Would you give the entries again word for word, with no pictures in the copy?

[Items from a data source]
══════════════════════════════

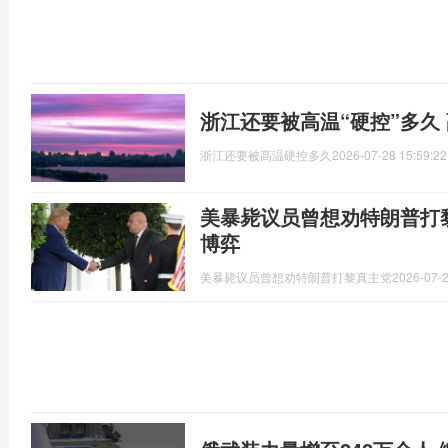
浙江还要被高温“硬控”多久
浙江还要被高温硬控多久
2026-07-28 15:59:22
美暴毙议员曾想劝特朗普打
博弈
美暴毙议员曾想劝特朗普打黎真主党
2026-07-2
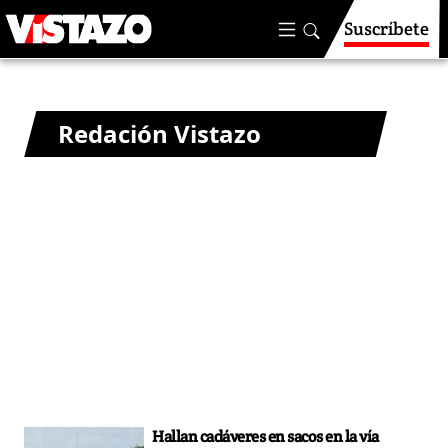
Suscríbete
Redación Vistazo
Hallan cadáveres en sacos en la vía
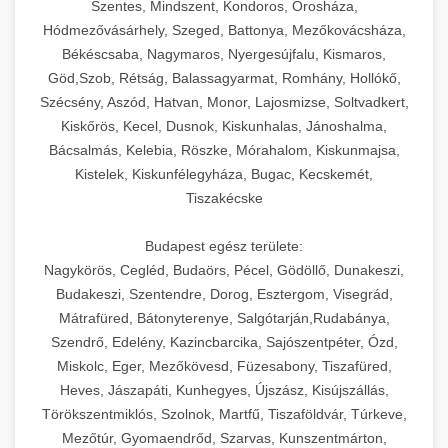
Szentes, Mindszent, Kondoros, Orosháza,
Hódmezővásárhely, Szeged, Battonya, Mezőkovácsháza,
Békéscsaba, Nagymaros, Nyergesújfalu, Kismaros,
Göd,Szob, Rétság, Balassagyarmat, Romhány, Hollókő,
Szécsény, Aszód, Hatvan, Monor, Lajosmizse, Soltvadkert,
Kiskőrös, Kecel, Dusnok, Kiskunhalas, Jánoshalma,
Bácsalmás, Kelebia, Röszke, Mórahalom, Kiskunmajsa,
Kistelek, Kiskunfélegyháza, Bugac, Kecskemét,
Tiszakécske
Budapest egész területe:
Nagykörös, Cegléd, Budaörs, Pécel, Gödöllő, Dunakeszi,
Budakeszi, Szentendre, Dorog, Esztergom, Visegrád,
Mátrafüred, Bátonyterenye, Salgótarján,Rudabánya,
Szendrő, Edelény, Kazincbarcika, Sajószentpéter, Ózd,
Miskolc, Eger, Mezőkövesd, Füzesabony, Tiszafüred,
Heves, Jászapáti, Kunhegyes, Újszász, Kisújszállás,
Törökszentmiklós, Szolnok, Martfű, Tiszaföldvár, Túrkeve,
Mezőtúr, Gyomaendrőd, Szarvas, Kunszentmárton,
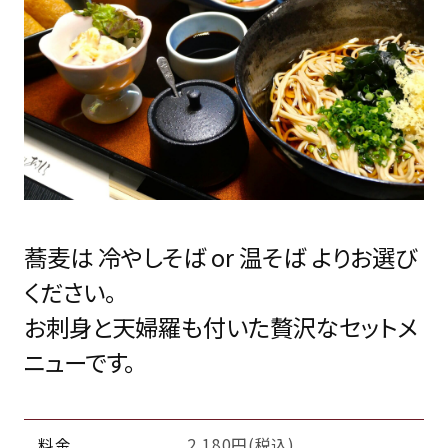
蕎麦は 冷やしそば or 温そば よりお選び
ください。
お刺身と天婦羅も付いた贅沢なセットメ
ニューです。
料金
2,180円(税込)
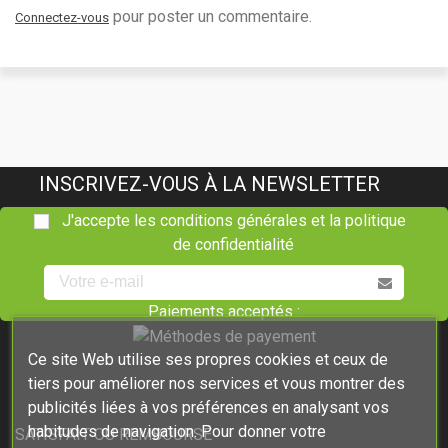
pour poster un commentaire.
Connectez-vous
INSCRIVEZ-VOUS À LA NEWSLETTER
J'accepte les conditions générales et la politique
de confidentialité
Paiements acceptés :
Ce site Web utilise ses propres cookies et ceux de
tiers pour améliorer nos services et vous montrer des
publicités liées à vos préférences en analysant vos
habitudes de navigation. Pour donner votre
SATISFAIT OU REMBOURSÉ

══════════════════════════════

> [Task solution]:
浙江还要被高温“硬控”多久
浙江还要被高温硬控多久
2026-07-28 15:59:22
美暴毙议员曾想劝特朗普打
博弈
美暴毙议员曾想劝特朗普打黎真主党
2026-07-2
Suscríbete
Redación Vistazo
Hallan cadáveres en sacos en la vía
Szentes, Mindszent, Kondoros, Orosháza,
Hódmezővásárhely, Szeged, Battonya, Mezőkovácsháza,
Békéscsaba, Nagymaros, Nyergesújfalu, Kismaros,
Göd,Szob, Rétság, Balassagyarmat, Romhány, Hollókő,
Szécsény, Aszód, Hatvan, Monor, Lajosmizse, Soltvadkert,
Kiskőrös, Kecel, Dusnok, Kiskunhalas, Jánoshalma,
Bácsalmás, Kelebia, Röszke, Mórahalom, Kiskunmajsa,
Kistelek, Kiskunfélegyháza, Bugac, Kecskemét,
Tiszakécske
Budapest egész területe:
Nagykörös, Cegléd, Budaörs, Pécel, Gödöllő, Dunakeszi,
Budakeszi, Szentendre, Dorog, Esztergom, Visegrád,
Mátrafüred, Bátonyterenye, Salgótarján,Rudabánya,
Szendrő, Edelény, Kazincbarcika, Sajószentpéter, Ózd,
Miskolc, Eger, Mezőkövesd, Füzesabony, Tiszafüred,
Heves, Jászapáti, Kunhegyes, Újszász, Kisújszállás,
Törökszentmiklós, Szolnok, Martfű, Tiszaföldvár, Túrkeve,
Mezőtúr, Gyomaendrőd, Szarvas, Kunszentmárton,
蕎麦は 冷やしそば or 温そば よりお選び
ください。
お刺身と天婦羅も付いた贅沢なセットメ
ニューです。
料金
2,180円(税込)
pour poster un commentaire.
Connectez-vous
INSCRIVEZ-VOUS À LA NEWSLETTER
J'accepte les conditions générales et la politique
de confidentialité
Paiements acceptés :
Ce site Web utilise ses propres cookies et ceux de
tiers pour améliorer nos services et vous montrer des
publicités liées à vos préférences en analysant vos
habitudes de navigation. Pour donner votre
SATISFAIT OU REMBOURSÉ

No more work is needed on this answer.